Several limitations of this study are worth noting. First, individuals with psychiatric symptoms may have been more likely to participate in our study, thus yielding higher prevalence rates. In addition, exclusion of the 10 subjects who screened negative for mood symptoms and did not progress to a diagnostic interview could lead to overestimation of prevalence ranging from 0.11% to 3.62%, depending upon the number of screen-negative cases that would have been diagnosed with an anxiety disorder. Recall bias could also influence the information subjects or informants provided during the clinical interviews, affecting lifetime prevalence. We attempted to limit this bias by reaching consensus diagnoses using a combination of a semi-structured interview, medical records, and an outside informant. Also, because of the exploratory nature of this study, we have reported associations without correcting for multiple comparisons; thus, replication of our findings in other samples is necessary. Finally, sample size limited comparisons of all identified anxiety subgroups or resulted in insufficient power in analyses. As this was a cross-sectional study, we were also unable to draw conclusions regarding the significance of higher rates of dopamine agonist use in the non-anxious group.

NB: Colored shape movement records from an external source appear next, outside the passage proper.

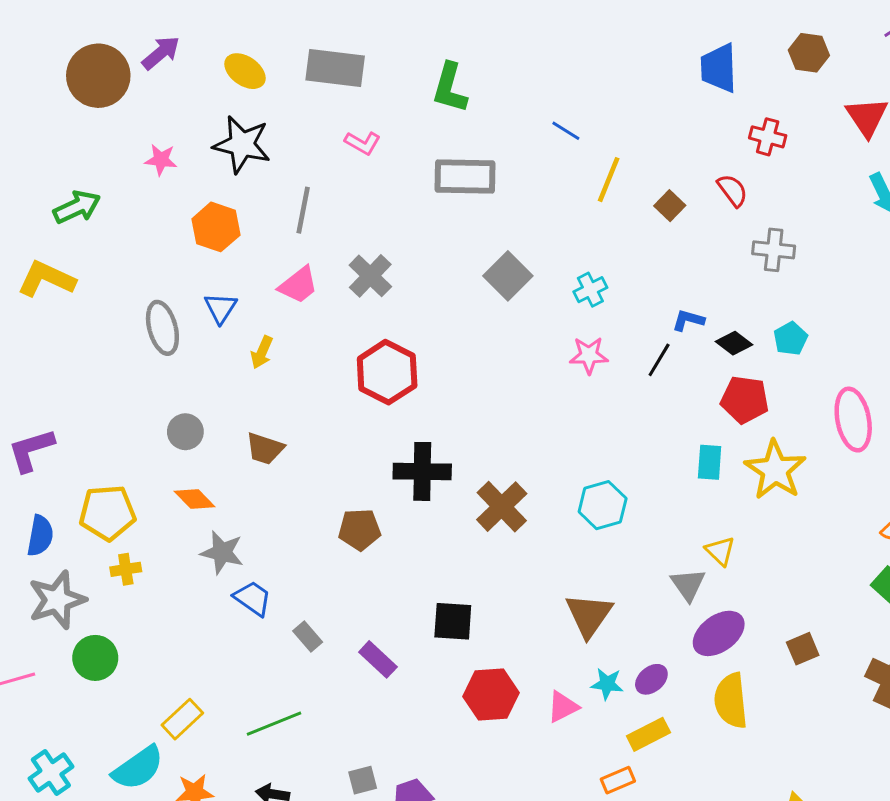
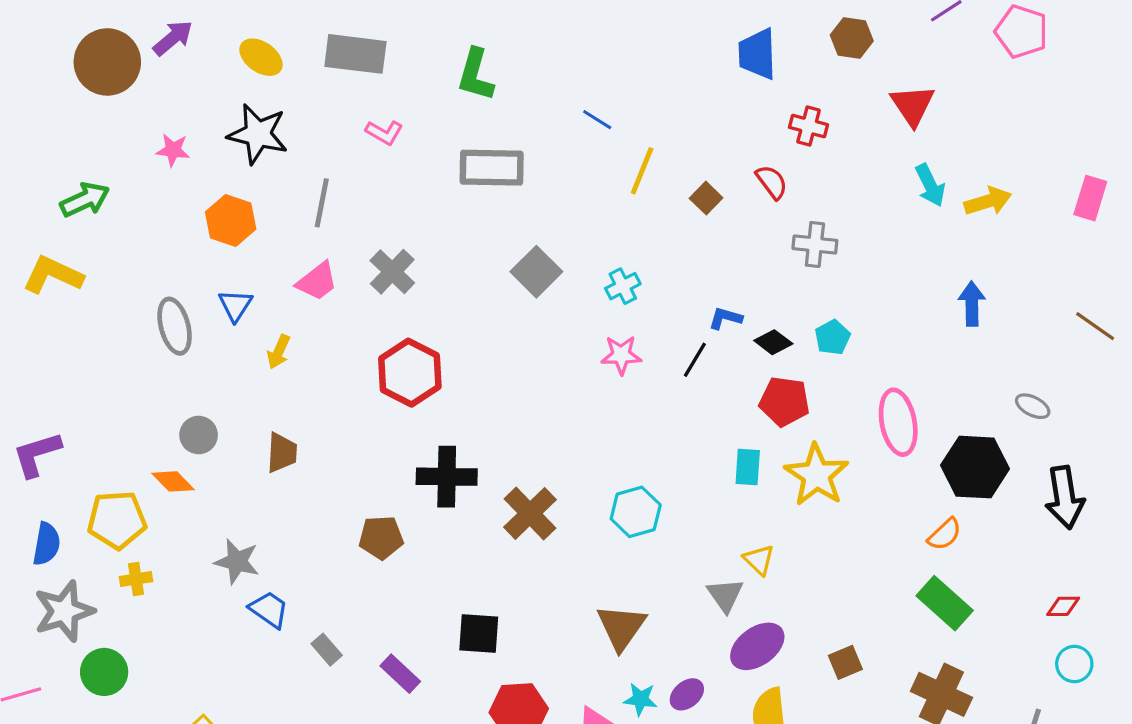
brown trapezoid: (265, 449) -> (282, 453), turned -105
orange diamond: (195, 499) -> (173, 481), moved

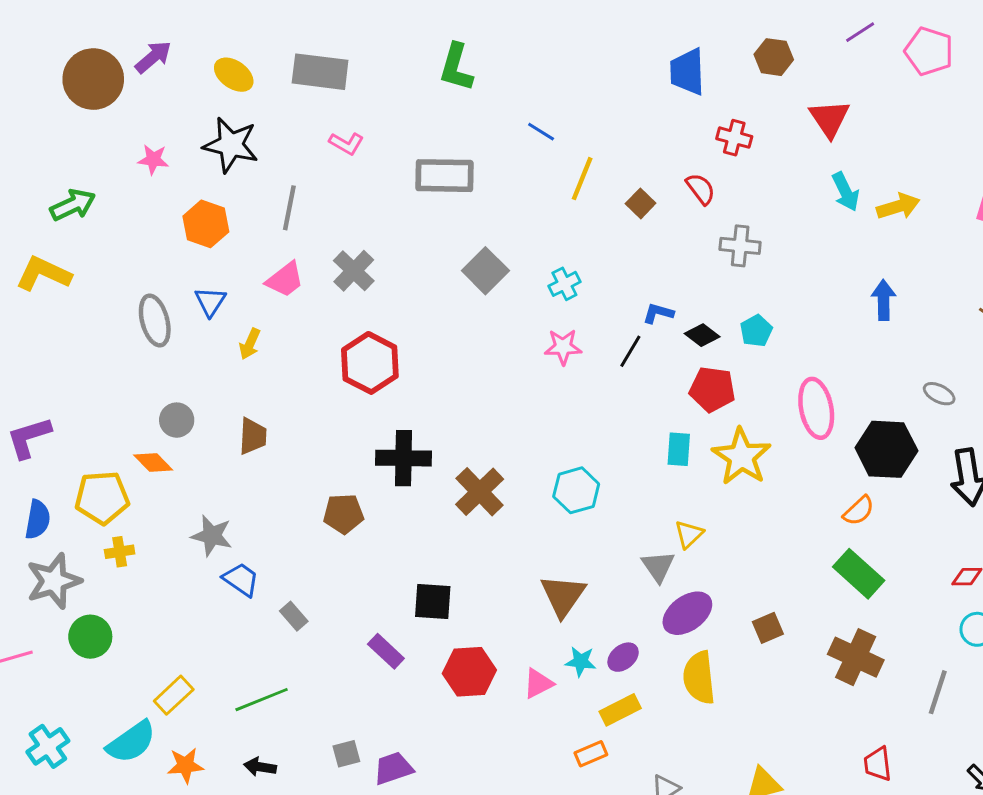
green L-shape: (476, 75) -> (456, 67), moved
yellow triangle: (759, 560) -> (689, 534), turned 32
purple rectangle: (400, 674) -> (386, 651), moved

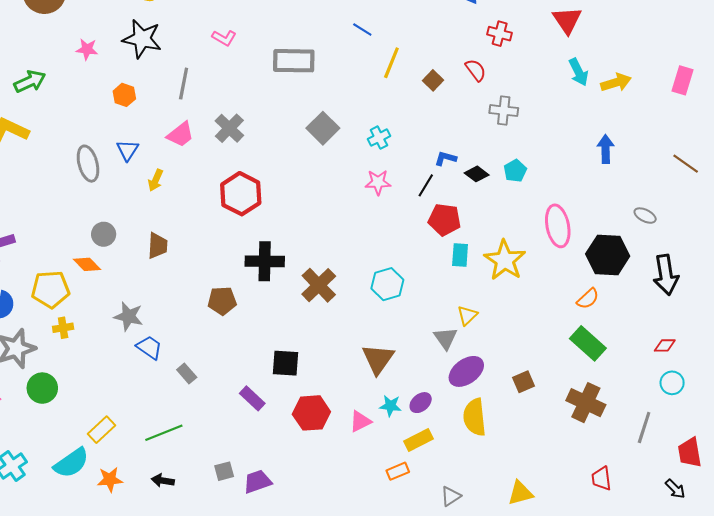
orange hexagon: (206, 224) -> (124, 95), size x0.7
red pentagon: (712, 389) -> (444, 220), moved

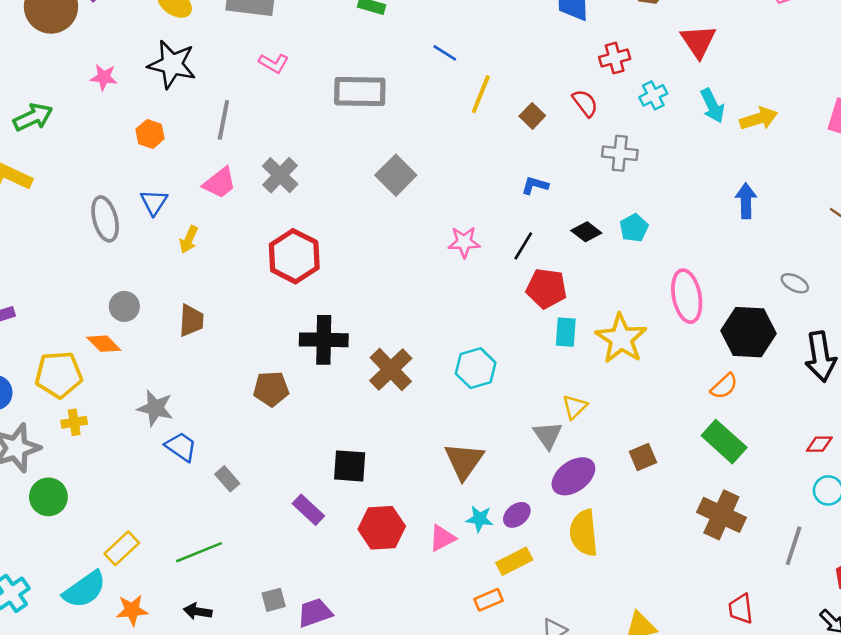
red cross: (500, 34) -> (615, 58), turned -30
cyan cross: (379, 138) -> (653, 95), moved
blue L-shape: (446, 158) -> (535, 185), moved
brown square: (523, 382) -> (643, 457), moved

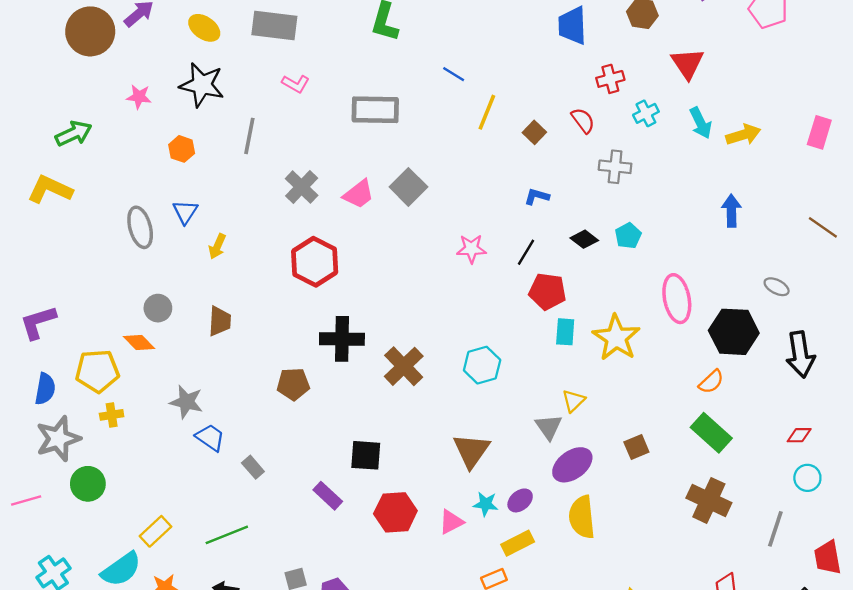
pink trapezoid: (220, 183) -> (359, 194), moved

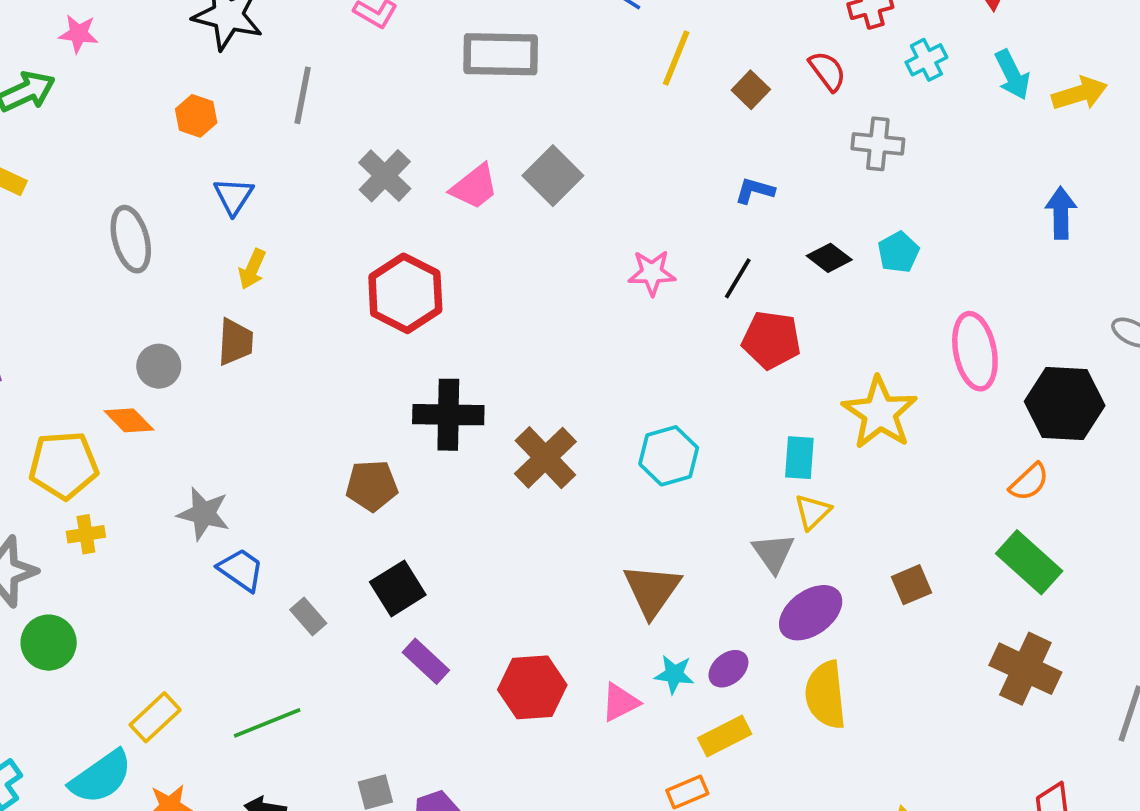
pink star: (139, 97) -> (78, 34), moved
blue triangle: (185, 212) -> (233, 196), moved
brown trapezoid: (220, 321) -> (235, 342), moved
cyan rectangle: (565, 332) -> (799, 458), moved
black square: (366, 455) -> (398, 588), moved, turned -36

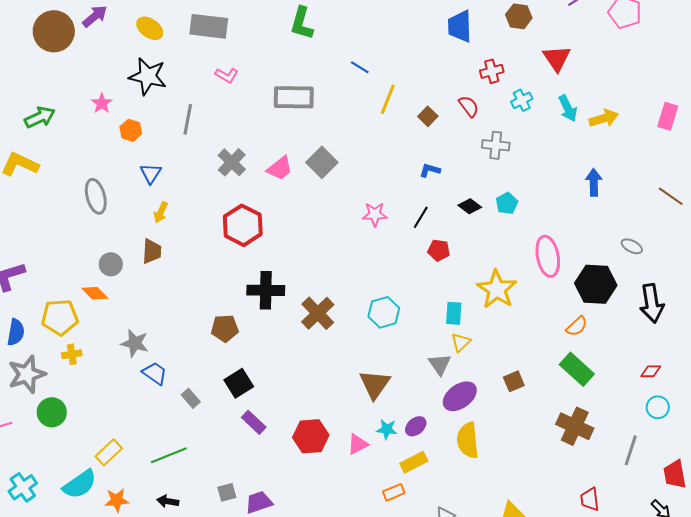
pink star: (78, 34) -> (102, 103), moved, turned 30
red pentagon: (771, 340) -> (439, 250), size x0.7

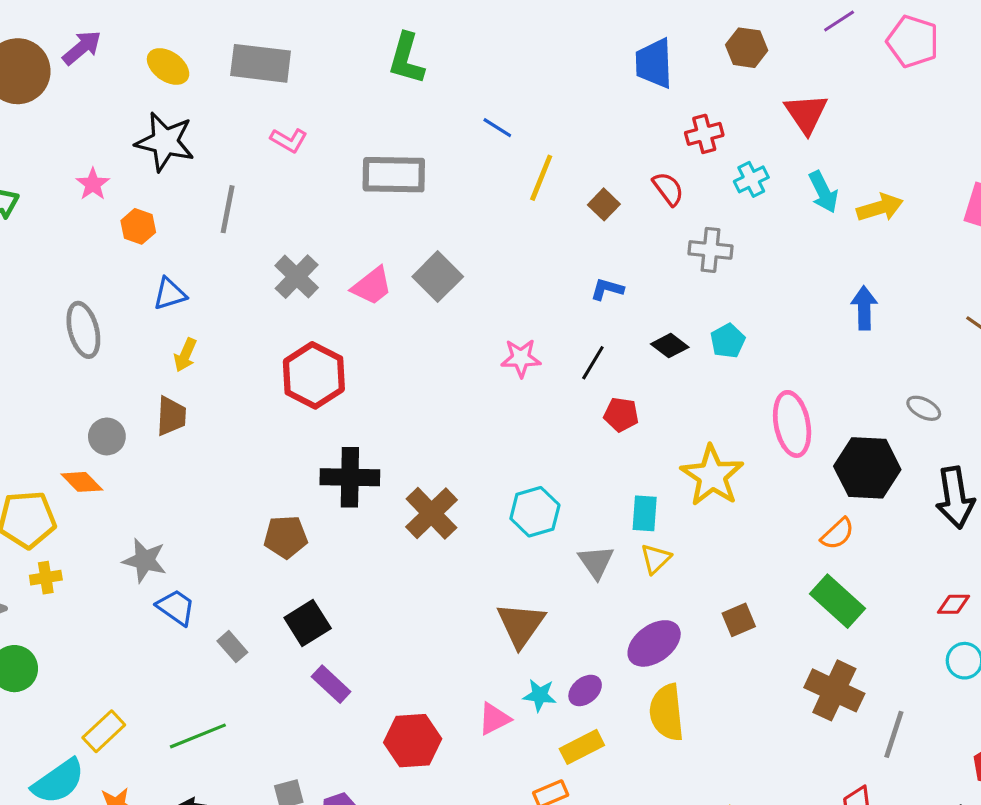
blue triangle: (151, 173) -> (170, 294), turned 40
gray triangle: (440, 364) -> (596, 562), moved
red hexagon: (311, 436) -> (413, 741), moved
gray line: (631, 450) -> (894, 734), moved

In conclusion, this investigation supports and extends previous findings demonstrating the high prevalence of anxiety in PD and the prominence of anxiety diagnoses in PD that do not fall into discrete DSM diagnostic categories. This study provides preliminary data suggesting that certain anxiety diagnoses are uniquely associated with PD and may be clinically useful as a marker associated with disease impact. Specifically, our study presents evidence suggesting that panic disorder and its association with younger age of PD onset and fluctuations in motor function represents an important anxiety subtype in this population. Anxiety disorders that do not meet DSM criteria have been overlooked in the literature and may be unrecognized in clinical practice despite their impact on quality of life and likely impact on disability.